I testamenti si colloca quindici anni dopo il destino in sospeso di Difred. Ci troviamo sempre all’interno della nazione teocratica di Gilead e il titolo si fa foriero dello stile designato per la narrazione, appunto, testamentario.
Vi svelo fin da subito che una delle tre voci narranti è proprio quella di zia Lydia e anche se le altre due sono rilevanti, e ad un certo punto convergeranno, sembra spettare proprio a lei reggere le sorti della vicenda. Per aggirare il rischio spoiler non menzionerò altro sulla trama.

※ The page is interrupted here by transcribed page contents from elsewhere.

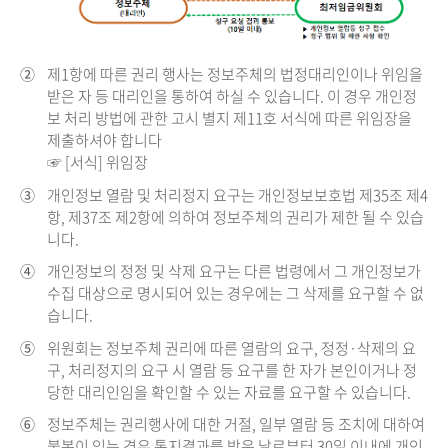
②
제1항에 따른 권리 행사는 정보주체의 법정대리인이나 위임을
받은 자 등 대리인을 통하여 하실 수 있습니다. 이 경우 개인정
보 처리 방법에 관한 고시 별지 제11호 서식에 따른 위임장을
제출하셔야 합니다
☞ [서식] 위임장
③
개인정보 열람 및 처리정지 요구는 개인정보보호법 제35조 제4
항, 제37조 제2항에 의하여 정보주체의 권리가 제한 될 수 있습
니다.
④
개인정보의 정정 및 삭제 요구는 다른 법령에서 그 개인정보가
수집 대상으로 명시되어 있는 경우에는 그 삭제를 요구할 수 없
습니다.
⑤
위원회는 정보주체 권리에 따른 열람의 요구, 정정·삭제의 요
구, 처리정지의 요구 시 열람 등 요구를 한 자가 본인이거나 정
당한 대리인임을 확인할 수 있는 자료를 요구할 수 있습니다.
⑥
정보주체는 권리행사에 대한 거절, 일부 열람 등 조치에 대하여
불복이 있는 경우 통지결과를 받은 날로부터 30일 이내에 개인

Dietro quell’apparenza pura e virtuosa, Gilead imputridiva.

Perché il racconto dell’ancella ha riscosso così tanto successo? Forse perché si parla di una donna a cui hanno tolto tutto (incluso la sua identità e il suo nome) per farla diventare una mera incubatrice umana, perché il limite tra distopia e realtà è talmente sottile che sconvolge proprio per la realisticità di un regime così brutale. L’autrice ha ribadito più volte, in alcune interviste, che l’input nella stesura dei suoi romanzi arriva da un episodio analogo presente nella storia dell’umanità ed è palese capire, in questo caso, quale sia stata la sua “fonte d’ispirazione”.

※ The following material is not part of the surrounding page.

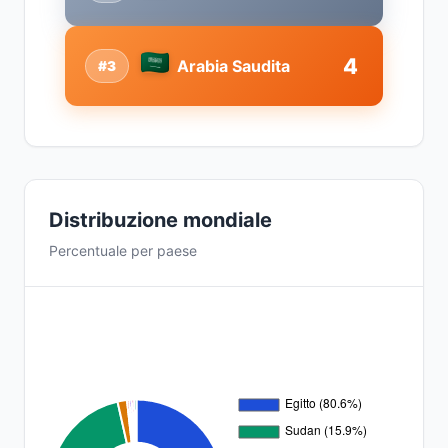
4
Arabia Saudita
#3
Distribuzione mondiale
Percentuale per paese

Nei testamenti – complice una scrittura più nitida e dinamica pensata per catturare l’attenzione del lettore – abbiamo modo di osservare i primi istanti dall’instaurazione della repubblica totalitaria di Galaad – che si fonda su dominio maschile e oppressione femminile – risulta evidente il collaborazionismo da parte delle donne nella formazione e accettazione del regime: chi per un moto di fede, chi per paura, chi a causa di un vero e proprio lavaggio del cervello, chi per la serie “se non puoi batterli unisciti a loro”. Addirittura, veniamo a conoscenza dell’aggiunta di una nuova categoria – oltre a quelle che conosciamo già (Zie, Ancelle, Marte, Economogli e Mogli) – all’interno della gerarchia sociale dello Stato Sovrano: le Ragazze Perla, “fondamentali” per gli scopi propagandistici e per raccattare nuove donne.
Margaret Atwood conferma, ancora una volta, la sua straordinaria capacità di saper scandagliare nel profondo la mente dei personaggi, Difred ne era un ottimo esempio e riesce a destreggiarsi altrettanto bene con un triplice punto di vista; ognuna di queste donne aggiungerà un tassello per raccontarci in maniera progressiva ascesa e fallimento di Gilead e come ciò abbia influito in modo diverso sulle loro vite. È tangibile il senso di impotenza di fronte a un assetto politico che sembra detestare le donne e ne abusa come gli è più congeniale. Anche se alcuni ritengono I testamenti un romanzo a sé stante, non riesco a non fare paragoni con il precedente volume: la distribuzione della trama in tre prospettive favorisce la cadenza di lettura e viene dato ampio spazio all’azione, infatti risulta meno claustrofobico e più concitato ma manca quella sorta di sacralità presente nelle memorie di Difred, dove ci si soffermava sull’angosciante destino riservato alle ancelle e dal quale scaturivano inevitabilmente riflessioni sulla società. Non che qui scarseggino gli stimoli di riflessione; eppure, li ho trovati meno incisivi, forse perché ero già al corrente di alcune delle brutture di questa nuova società del decoro e della morale.
Non posso negare però che, a causa di alcune ingenuità a livello di intreccio che scadono nel prevedibile e delle scelte narrative un po’ opinabili – come, ad esempio, la quasi totale assenza di Difred (menzionata sporadiche volte) – non mi ha soddisfatto totalmente. Nel complesso è stata una lettura piacevole, ma di certo non promettente e imprescindibile come pensavo.